As águas residuais podem ser tratadas e depois reutilizadas para vários
fins, como a rega na agricultura ou em jardins, a lavagem de pavimentos
Só 1,2% das águas residuais tratadas são reutilizadas, metade da média
registada na UE, o que os ambientalistas da Zero
(Associação Sistema Terrestre Sustentável) consideram uma contradição num país tão suscetível à
seca, pelo que defendem ser prioritário o aproveitamento. Na verdade, como declarou à agência Lusa Paulo Lucas, das 265 entidades com ETAR
(estações de
tratamento de águas residuais) existentes,
apenas 23 têm por prática reutilizar as águas tratadas, o que é metade daquilo
que se faz na UE, onde a média é de 2,4%. Para a Zero
– que partiu dos dados disponibilizados pela ERSAR (Entidade Reguladora dos Serviços de Água e Resíduos) relativos a 2015 – esta situação
revela “alguma contradição”, já que Portugal é um dos países europeus mais
suscetíveis à seca – em junho, cerca de 80% do território estava em seca severa
(73%) e extrema (7%) – e às alterações
climáticas. Por isso, propõe a maior reutilização das águas tratadas nas
regiões onde os recursos hídricos são mais escassos, o que deve ser uma
prioridade de investimento e elemento essencial do Plano de Prevenção,
Monitorização e Acompanhamento dos Efeitos da Seca apresentado recentemente.

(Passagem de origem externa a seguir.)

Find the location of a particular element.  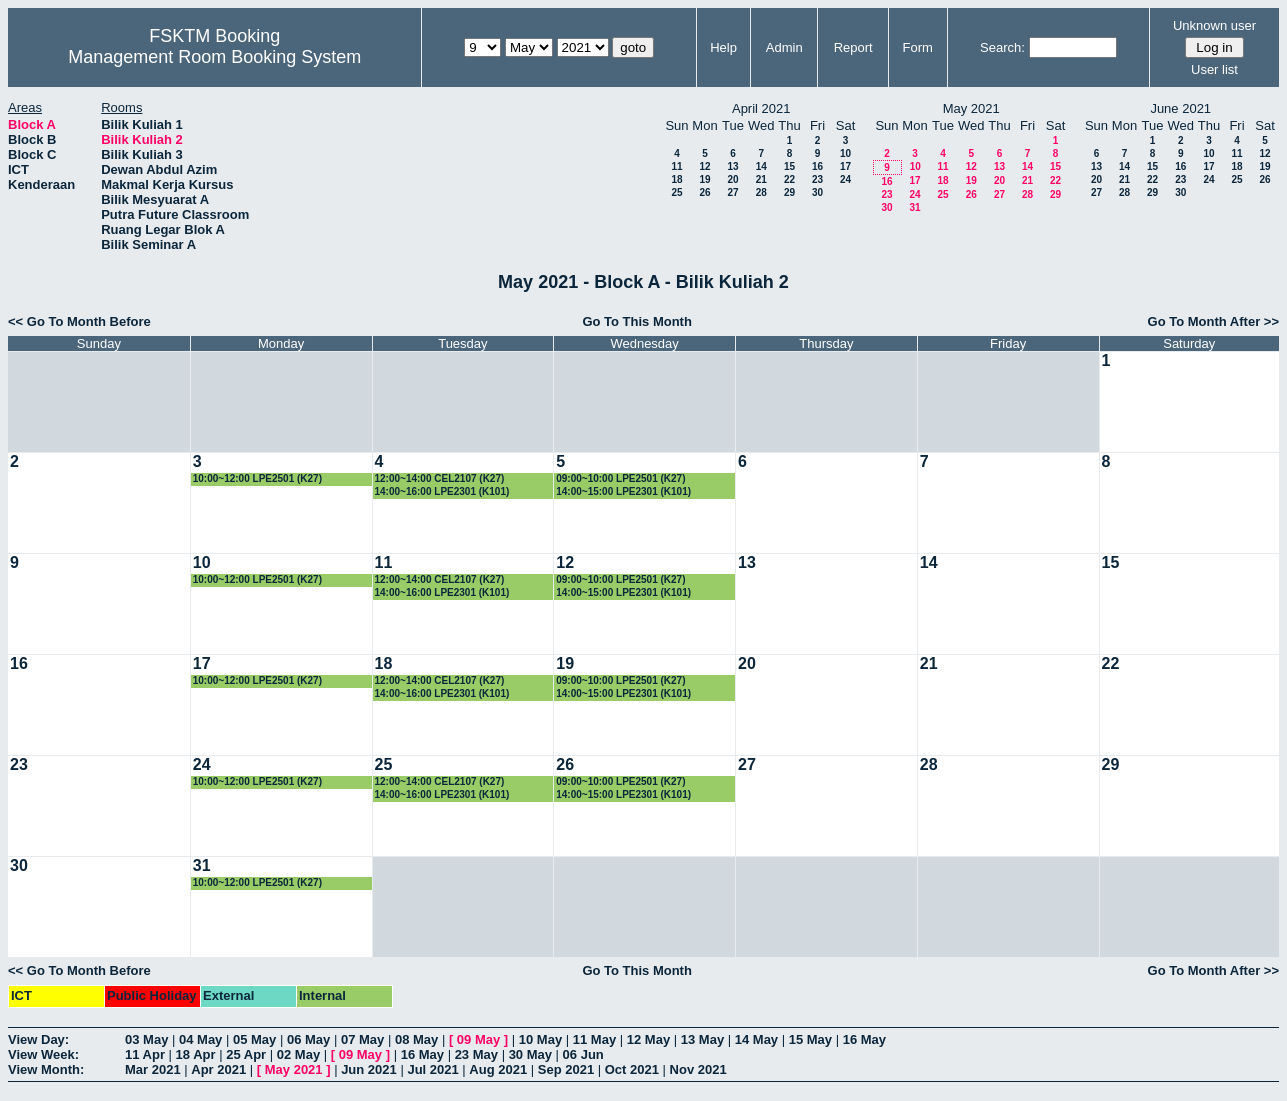

15 May is located at coordinates (810, 1039).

As águas residuais podem ser tratadas e depois reutilizadas para vários
fins, como a rega na agricultura ou em jardins e a lavagem de pavimentos, de
viaturas ou de contentores do lixo. Entre as entidades identificadas como mais
relevantes no aproveitamento de águas residuais, destacam-se a Águas do Algarve, que reutiliza 3,5% das
que foram tratadas para lavagem de equipamentos e rega de espaços verdes. Esta
prática, segundo refere o Observador,
é adotada em 13 ETAR algarvias: Almargem, Vila Real de Santo António, Loulé,
Quinta do Lago, Vilamoura, Olhão Nascente, Faro Noroeste, Albufeira Poente,
Ferreiras, Vale Faro, Boavista, Silves e Lagos. Paulo Lucas salientou:
“Identificámos as Águas de Lisboa e
Vale do Tejo, agora dividida em Águas do Vale do Tejo, Águas do Tejo Atlântico
e Simarsul, os Serviços Municipalizados de Água e Saneamento de Sintra, o
município de Ourém e os serviços municipalizados de Almada, mas quem se destaca
mesmo pela positiva são as Águas do Algarve”.

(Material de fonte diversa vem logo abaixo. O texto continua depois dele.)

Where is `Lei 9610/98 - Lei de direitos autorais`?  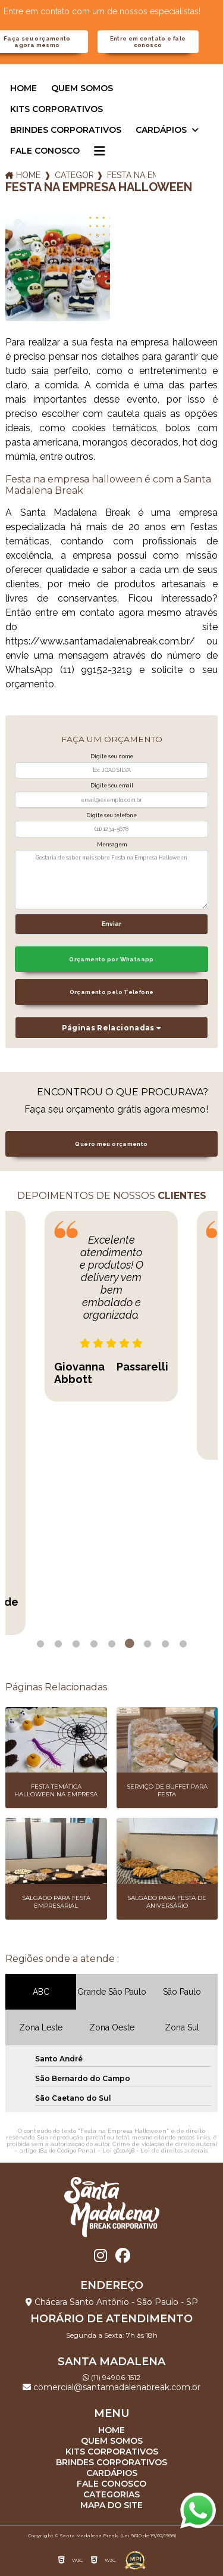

Esta entidade, segundo o ambientalista, “tem uma particularidade
interessante”, é que, além de reutilizar esta água nas suas instalações,
fornece a entidades externas, nomeadamente para regar campos de golfe.
A Zero defende que algumas das medidas são prioritárias em algumas bacias
hidrográficas, nomeadamente nas dos rios Leça, Tejo, Sado, Guadiana e das
ribeiras do Oeste e do Algarve, que se encontram na categoria de “escassez
severa”. Para esta associação, “a legislação não é clara relativamente à
reutilização de águas tratadas e há um trabalho de regulamentação que o Governo
tem de fazer”. Refere Paulo Lucas:
“Pensamos que deve haver uma
articulação entre os ministérios do Ambiente e da Agricultura, porque existe um
grande potencial de utilização destas águas residuais para regar uma área estimada
entre 35 a 100 mil hectares, permitindo a reciclagem de nutrientes”.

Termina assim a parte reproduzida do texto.